The arrival of the railway track in the nineteenth century allows her to experience a new boom and take its current pace. The town continues today to attract passing tourists with its ideal location and incredible architectural heritage.
The Benedictine abbey founded in the late eighth century, the abbey of Saint-Sauveur Charroux was demolished in the course of the nineteenth century. There are still some remains of Romanesque and Gothic styles, like the lantern tower of the eleventh century, the center of the rotunda of the old church, the cloister and some pillars of the choir and transept. The site now hosts a museum revealing fine collections of Gothic sculptures or meticulous model of the abbey formerly.

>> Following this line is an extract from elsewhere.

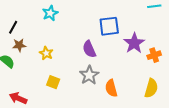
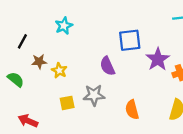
brown star: (19, 45) -> (39, 62), moved
gray star: (89, 75) -> (94, 95), moved, turned 30
yellow square: (53, 82) -> (67, 103), turned -32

Walking through the village you will also appreciate the door Chaplaincy, which served as the entrance to the abbey in the thirteenth century or the beautiful church of Saint-Sulpice.
Charroux also has other sites listed or classified historic monument like the halls of the sixteenth century, the half-timbered house from the fifteenth to classified interior, or the Rochemaux of fifteenth century castle that has been transformed in part the seventeenth.
The weekly market is held every Tuesday morning.